(Beginning of Data shown)

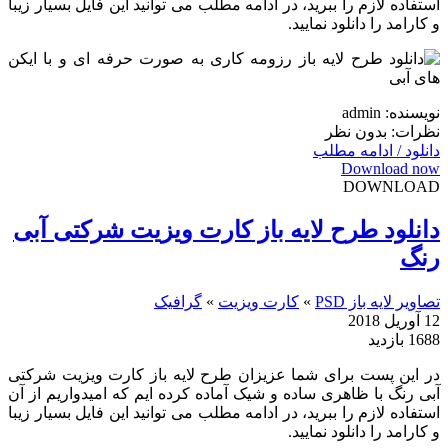
استفاده لازم را ببرید، در ادامه مطلب می توانید این فایل بسیار زیبا
و کارامد را دانلود نمایید.
نویسنده: admin
نظرات: بدون نظر
دانلود / ادامه مطلب
Download now
DOWNLOAD
دانلود طرح لایه باز کارت ویزیت شرکتی آبی
رنگ
تصاویر لایه باز PSD
»
کارت ویزیت
»
گرافیک
12 آوریل 2018
1688 بازدید
در این پست برای شما عزیزان طرح لایه باز کارت ویزیت شرکتی
آبی رنگ با ظاهری ساده و شیک آماده کرده ایم که امیدواریم از آن
استفاده لازم را ببرید، در ادامه مطلب می توانید این فایل بسیار زیبا
و کارامد را دانلود نمایید.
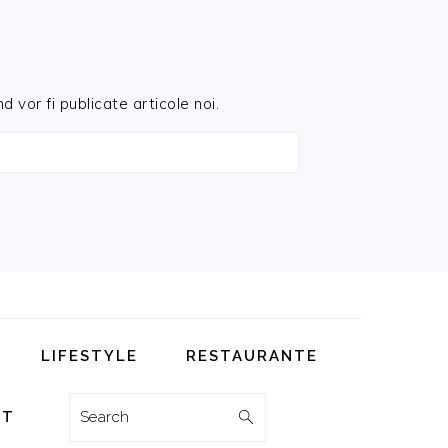
d vor fi publicate articole noi.
LIFESTYLE
RESTAURANTE
Search
CT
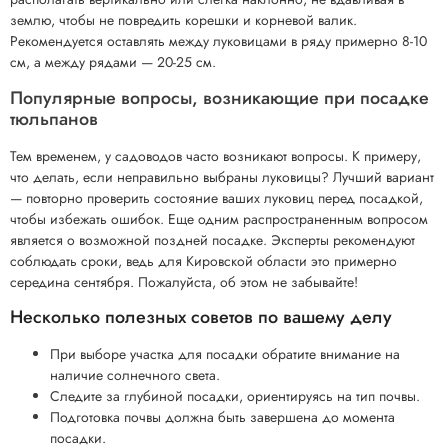
землю, чтобы не повредить корешки и корневой валик.
Рекомендуется оставлять между луковицами в ряду примерно 8-10
см, а между рядами — 20-25 см.
Популярные вопросы, возникающие при посадке
тюльпанов
Тем временем, у садоводов часто возникают вопросы. К примеру,
что делать, если неправильно выбраны луковицы? Лучший вариант
— повторно проверить состояние ваших луковиц перед посадкой,
чтобы избежать ошибок. Еще одним распространенным вопросом
является о возможной поздней посадке. Эксперты рекомендуют
соблюдать сроки, ведь для Kировской области это примерно
середина сентября. Пожалуйста, об этом не забывайте!
Несколько полезных советов по вашему делу
При выборе участка для посадки обратите внимание на
наличие солнечного света.
Следите за глубиной посадки, ориентируясь на тип почвы.
Подготовка почвы должна быть завершена до момента
посадки.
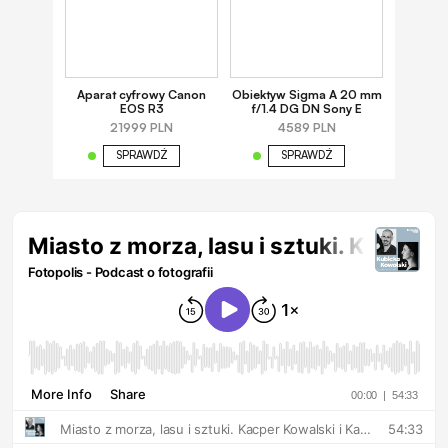
Aparat cyfrowy Canon
Obiektyw Sigma A 20 mm
EOS R3
f/1.4 DG DN Sony E
21999 PLN
4589 PLN
SPRAWDŹ
SPRAWDŹ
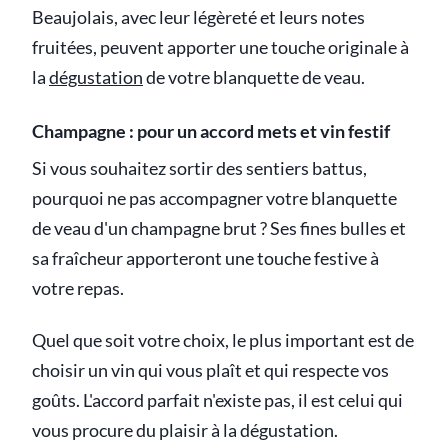
Beaujolais, avec leur légèreté et leurs notes
fruitées, peuvent apporter une touche originale à
la
dégustation
de votre blanquette de veau.
Champagne : pour un accord mets et vin festif
Si vous souhaitez sortir des sentiers battus,
pourquoi ne pas accompagner votre blanquette
de veau d'un champagne brut ? Ses fines bulles et
sa fraîcheur apporteront une touche festive à
votre repas.
Quel que soit votre choix, le plus important est de
choisir un vin qui vous plaît et qui respecte vos
goûts. L'accord parfait n'existe pas, il est celui qui
vous procure du plaisir à la dégustation.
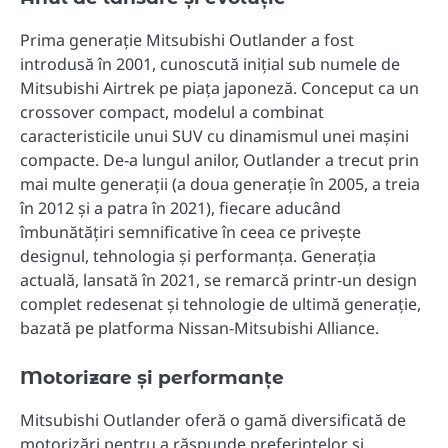
Prima generație Mitsubishi Outlander a fost
introdusă în 2001, cunoscută inițial sub numele de
Mitsubishi Airtrek pe piața japoneză. Conceput ca un
crossover compact, modelul a combinat
caracteristicile unui SUV cu dinamismul unei mașini
compacte. De-a lungul anilor, Outlander a trecut prin
mai multe generații (a doua generație în 2005, a treia
în 2012 și a patra în 2021), fiecare aducând
îmbunătățiri semnificative în ceea ce privește
designul, tehnologia și performanța. Generația
actuală, lansată în 2021, se remarcă printr-un design
complet redesenat și tehnologie de ultimă generație,
bazată pe platforma Nissan-Mitsubishi Alliance.
Motorizare și performanțe
Mitsubishi Outlander oferă o gamă diversificată de
motorizări pentru a răspunde preferințelor și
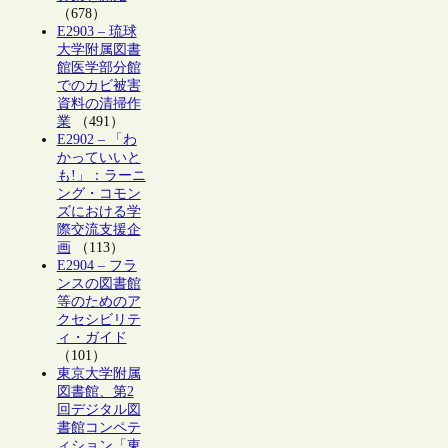
（678）
E2903 – 琉球
大学附属図書
館医学部分館
でのカビ被害
資料の清掃作
業
（491）
E2902 – 「わ
かっていいと
も!」：ラーニ
ング・コモン
ズにおける学
際交流支援企
画
（113）
E2904 – フラ
ンスの図書館
等のためのア
クセシビリテ
ィ・ガイド
（101）
東京大学附属
図書館、第2
回デジタル図
書館コンペテ
ィション「東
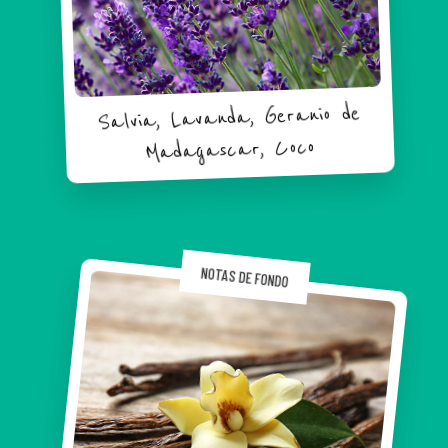
Salvia, Lavanda, Geranio de
Madagascar, Coco
NOTAS DE FONDO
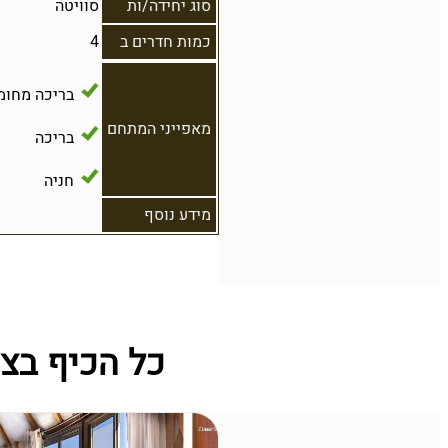
סוג יחידה/ות
סוויטה
כמות חדרים ב
4
בריכה מחומ
מאפייני המתחם
בריכה
חניה
מידע נוסף
כל הכיף בצ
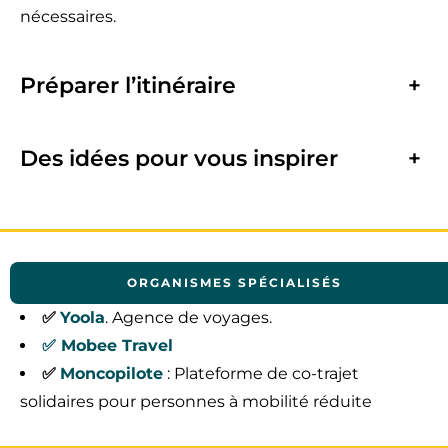
nécessaires.
Préparer l’itinéraire
+
Des idées pour vous inspirer
+
ORGANISMES SPÉCIALISÉS
✅
Yoola
. Agence de voyages.
✅ Mobee Travel
✅
Moncopilote
: Plateforme de co-trajet
solidaires pour personnes à mobilité réduite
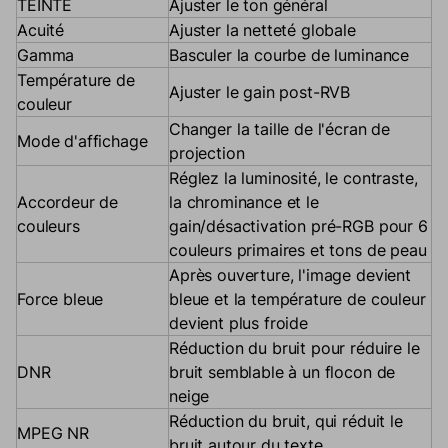
TEINTE
Ajuster le ton général
Acuité
Ajuster la netteté globale
Gamma
Basculer la courbe de luminance
Température de
Ajuster le gain post-RVB
couleur
Changer la taille de l'écran de
Mode d'affichage
projection
Réglez la luminosité, le contraste,
Accordeur de
la chrominance et le
couleurs
gain/désactivation pré-RGB pour 6
couleurs primaires et tons de peau
Après ouverture, l'image devient
Force bleue
bleue et la température de couleur
devient plus froide
Réduction du bruit pour réduire le
DNR
bruit semblable à un flocon de
neige
Réduction du bruit, qui réduit le
MPEG NR
bruit autour du texte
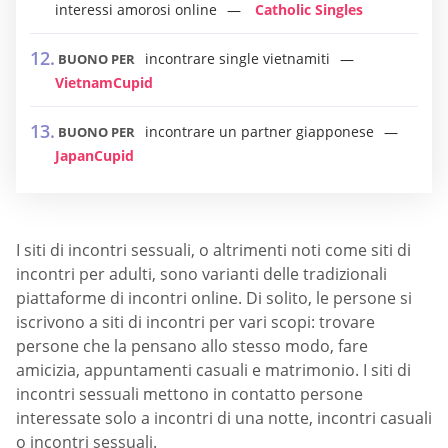
interessi amorosi online
Catholic Singles
incontrare single vietnamiti
BUONO PER
VietnamCupid
incontrare un partner giapponese
BUONO PER
JapanCupid
I siti di incontri sessuali, o altrimenti noti come siti di
incontri per adulti, sono varianti delle tradizionali
piattaforme di incontri online. Di solito, le persone si
iscrivono a siti di incontri per vari scopi: trovare
persone che la pensano allo stesso modo, fare
amicizia, appuntamenti casuali e matrimonio. I siti di
incontri sessuali mettono in contatto persone
interessate solo a incontri di una notte, incontri casuali
o incontri sessuali.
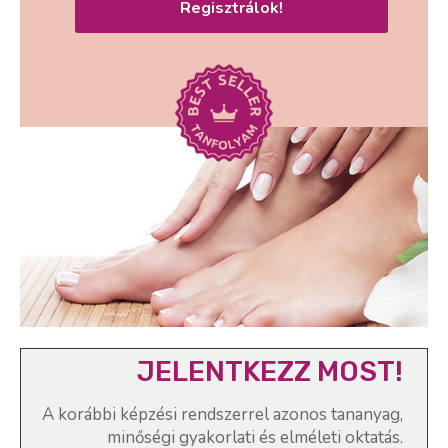
Regisztrálok!
JELENTKEZZ MOST!
A korábbi képzési rendszerrel azonos tananyag,
minőségi gyakorlati és elméleti oktatás.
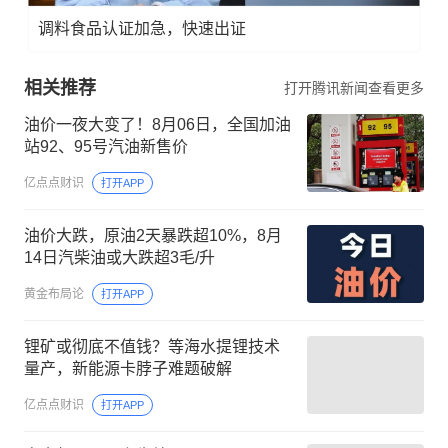
调料食品认证加急，快速出证
相关推荐
打开腾讯新闻查看更多
油价一夜大变了！8月06日，全国加油
站92、95号汽油新售价
亿点点财识
打开APP
油价大跌，原油2天暴跌超10%，8月
14日汽柴油或大跌超3毛/升
黄金布局论
打开APP
锂矿或彻底不值钱？等海水提锂技术
量产，新能源卡脖子难题破解
亿点点财识
打开APP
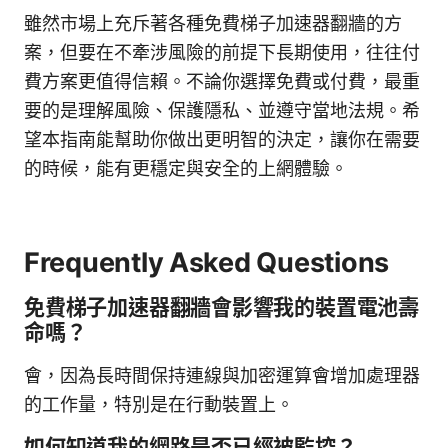
雖然市場上充斥著各種免費梯子加速器翻牆的方
案，但要在不牽涉風險的前提下長期使用，往往付
費方案更值得信賴。不論你選擇免費或付費，最重
要的是理解風險、保護隱私、並遵守當地法規。希
望本指南能幫助你做出更明智的決定，讓你在需要
的時候，能有更穩定與安全的上網體驗。
Frequently Asked Questions
免費梯子加速器翻牆會影響我的裝置電池壽
命嗎？
會，因為長時間保持連線與加密運算會增加處理器
的工作量，特別是在行動裝置上。
如何知道我的網路是否已經被監控？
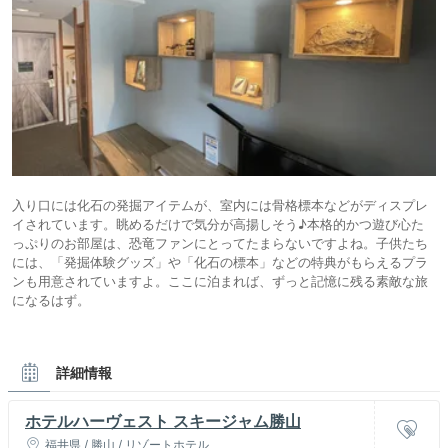
入り口には化石の発掘アイテムが、室内には骨格標本などがディスプレ
イされています。眺めるだけで気分が高揚しそう♪本格的かつ遊び心た
っぷりのお部屋は、恐竜ファンにとってたまらないですよね。子供たち
には、「発掘体験グッズ」や「化石の標本」などの特典がもらえるプラ
ンも用意されていますよ。ここに泊まれば、ずっと記憶に残る素敵な旅
になるはず。
詳細情報
ホテルハーヴェスト スキージャム勝山
福井県 / 勝山 / リゾートホテル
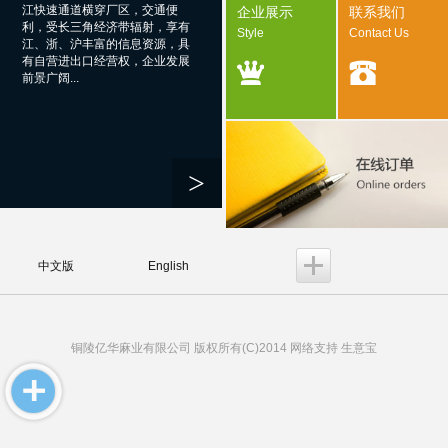
江快速通道横穿厂区，交通便
企业展示
联系我们
利，受长三角经济带辐射，享有
Style
Contact Us
江、浙、沪丰富的信息资源，具
有自营进出口经营权，企业发展
前景广阔...
>
中文版
English
铜陵亿华麻业有限公司
版权所有(C)2014 网络支持
生意宝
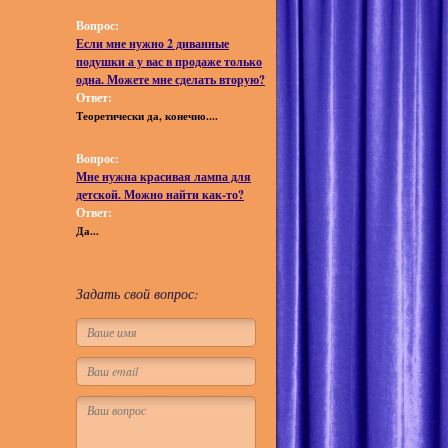
Вопрос:
Если мне нужно 2 диванные
подушки а у вас в продаже только
одна. Можете мне сделать вторую?
Ответ:
Теоретически да, конечно....
Вопрос:
Мне нужна красивая лампа для
детской. Можно найти как-то?
Ответ:
Да...
Задать свой вопрос:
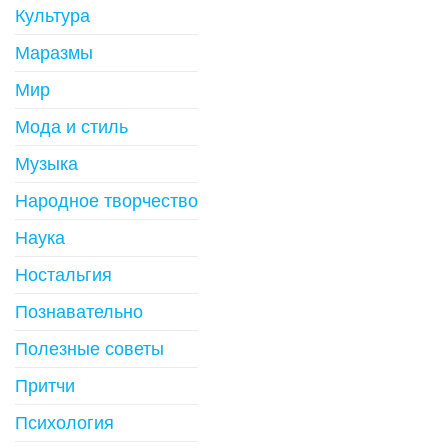
Культура
Маразмы
Мир
Мода и стиль
Музыка
Народное творчество
Наука
Ностальгия
Познавательно
Полезные советы
Притчи
Психология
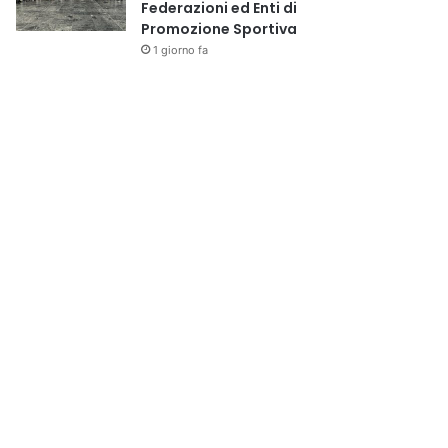
Federazioni ed Enti di
Promozione Sportiva
1 giorno fa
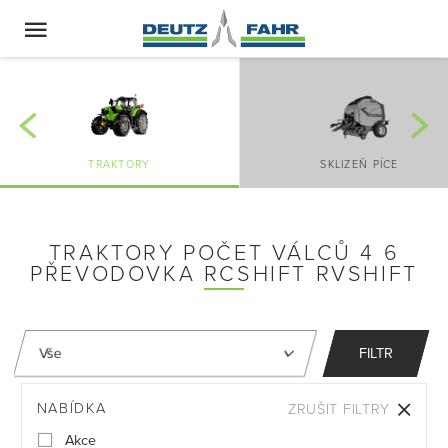
TRAKTORY
SKLIZEŇ PÍCE
TRAKTORY POČET VÁLCŮ 4 6
PŘEVODOVKA RCSHIFT RVSHIFT
FILTR
NABÍDKA
ZRUŠIT FILTRY
Akce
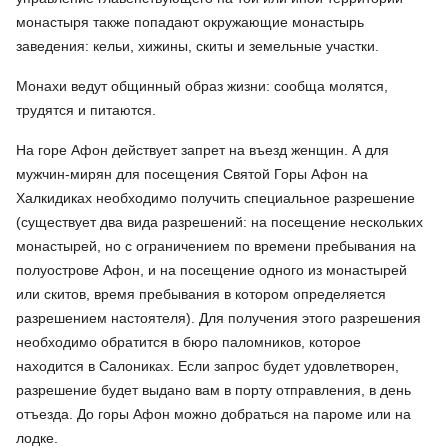
монастыря также попадают окружающие монастырь
заведения: кельи, хижины, скиты и земельные участки.
Монахи ведут общинный образ жизни: сообща молятся,
трудятся и питаются.
На горе Афон действует запрет на въезд женщин. А для
мужчин-мирян для посещения Святой Горы Афон на
Халкидиках необходимо получить специальное разрешение
(существует два вида разрешений: на посещение нескольких
монастырей, но с ограничением по времени пребывания на
полуострове Афон, и на посещение одного из монастырей
или скитов, время пребывания в котором определяется
разрешением настоятеля). Для получения этого разрешения
необходимо обратится в бюро паломников, которое
находится в Салониках. Если запрос будет удовлетворен,
разрешение будет выдано вам в порту отправления, в день
отъезда. До горы Афон можно добраться на пароме или на
лодке.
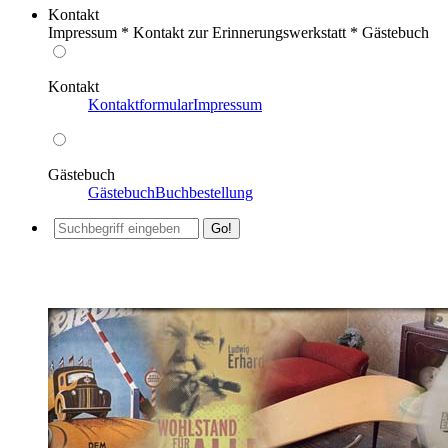
Kontakt
Impressum * Kontakt zur Erinnerungswerkstatt * Gästebuch
Kontakt
Kontaktformular
Impressum
Gästebuch
Gästebuch
Buchbestellung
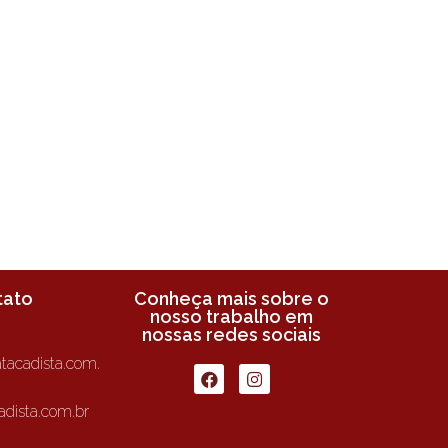
tato
Conheça mais sobre o
nosso trabalho em
nossas redes sociais
tacadista.com.
dista.com.br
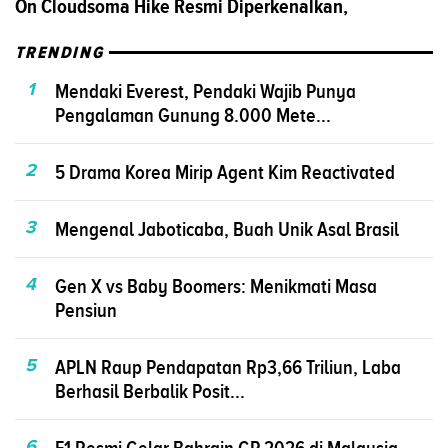
On Cloudsoma Hike Resmi Diperkenalkan,
TRENDING
1
Mendaki Everest, Pendaki Wajib Punya
Pengalaman Gunung 8.000 Mete...
2
5 Drama Korea Mirip Agent Kim Reactivated
3
Mengenal Jaboticaba, Buah Unik Asal Brasil
4
Gen X vs Baby Boomers: Menikmati Masa
Pensiun
5
APLN Raup Pendapatan Rp3,66 Triliun, Laba
Berhasil Berbalik Posit...
6
F1 Resmi Gelar Bahrain GP 2026 di Malaysia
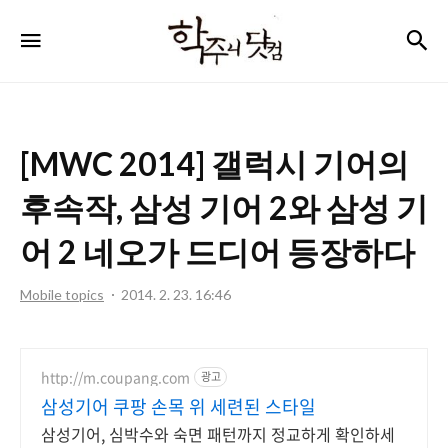
학
검
메뉴
주
니
닷
[MWC 2014] 갤럭시 기어의
컴
후속작, 삼성 기어 2와 삼성 기
어 2 네오가 드디어 등장하다
Mobile topics
2014. 2. 23. 16:46
http://m.coupang.com
광고
삼성기어 쿠팡 손목 위 세련된 스타일
삼성기어, 심박수와 숙면 패턴까지 정교하게 확인하세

(End of Data shown)

- Problem description:
What you return must match the lines above from the one with "actuală, lansată în" through the one with "費方案更值得信賴。不論你選擇免費或付費，最重" exactly, with both ends included and the pictures excluded.

- Solution to the problem:
actuală, lansată în 2021, se remarcă printr-un design
complet redesenat și tehnologie de ultimă generație,
bazată pe platforma Nissan-Mitsubishi Alliance.
Motorizare și performanțe
Mitsubishi Outlander oferă o gamă diversificată de
motorizări pentru a răspunde preferințelor și
（678）
E2903 – 琉球
大学附属図書
館医学部分館
でのカビ被害
資料の清掃作
業
（491）
E2902 – 「わ
かっていいと
も!」：ラーニ
ング・コモン
ズにおける学
際交流支援企
画
（113）
E2904 – フラ
ンスの図書館
等のためのア
クセシビリテ
ィ・ガイド
（101）
東京大学附属
図書館、第2
回デジタル図
書館コンペテ
ィション「東
Salvia, Lavanda, Geranio de
Madagascar, Coco
NOTAS DE FONDO
סוג יחידה/ות
סוויטה
כמות חדרים ב
4
בריכה מחומ
מאפייני המתחם
בריכה
חניה
מידע נוסף
כל הכיף בצ
nécessaires.
Préparer l’itinéraire
+
Des idées pour vous inspirer
+
ORGANISMES SPÉCIALISÉS
✅
Yoola
. Agence de voyages.
✅ Mobee Travel
✅
Moncopilote
: Plateforme de co-trajet
solidaires pour personnes à mobilité réduite
TEINTE
Ajuster le ton général
Acuité
Ajuster la netteté globale
Gamma
Basculer la courbe de luminance
Température de
Ajuster le gain post-RVB
couleur
Changer la taille de l'écran de
Mode d'affichage
projection
Réglez la luminosité, le contraste,
Accordeur de
la chrominance et le
couleurs
gain/désactivation pré-RGB pour 6
couleurs primaires et tons de peau
Après ouverture, l'image devient
Force bleue
bleue et la température de couleur
devient plus froide
Réduction du bruit pour réduire le
DNR
bruit semblable à un flocon de
neige
Réduction du bruit, qui réduit le
MPEG NR
bruit autour du texte
interessi amorosi online
Catholic Singles
incontrare single vietnamiti
BUONO PER
VietnamCupid
incontrare un partner giapponese
BUONO PER
JapanCupid
I siti di incontri sessuali, o altrimenti noti come siti di
incontri per adulti, sono varianti delle tradizionali
piattaforme di incontri online. Di solito, le persone si
iscrivono a siti di incontri per vari scopi: trovare
persone che la pensano allo stesso modo, fare
amicizia, appuntamenti casuali e matrimonio. I siti di
incontri sessuali mettono in contatto persone
interessate solo a incontri di una notte, incontri casuali
o incontri sessuali.
Regisztrálok!
JELENTKEZZ MOST!
A korábbi képzési rendszerrel azonos tananyag,
minőségi gyakorlati és elméleti oktatás.
调料食品认证加急，快速出证
相关推荐
打开腾讯新闻查看更多
油价一夜大变了！8月06日，全国加油
站92、95号汽油新售价
亿点点财识
打开APP
油价大跌，原油2天暴跌超10%，8月
14日汽柴油或大跌超3毛/升
黄金布局论
打开APP
锂矿或彻底不值钱？等海水提锂技术
量产，新能源卡脖子难题破解
亿点点财识
打开APP
雖然市場上充斥著各種免費梯子加速器翻牆的方
案，但要在不牽涉風險的前提下長期使用，往往付
費方案更值得信賴。不論你選擇免費或付費，最重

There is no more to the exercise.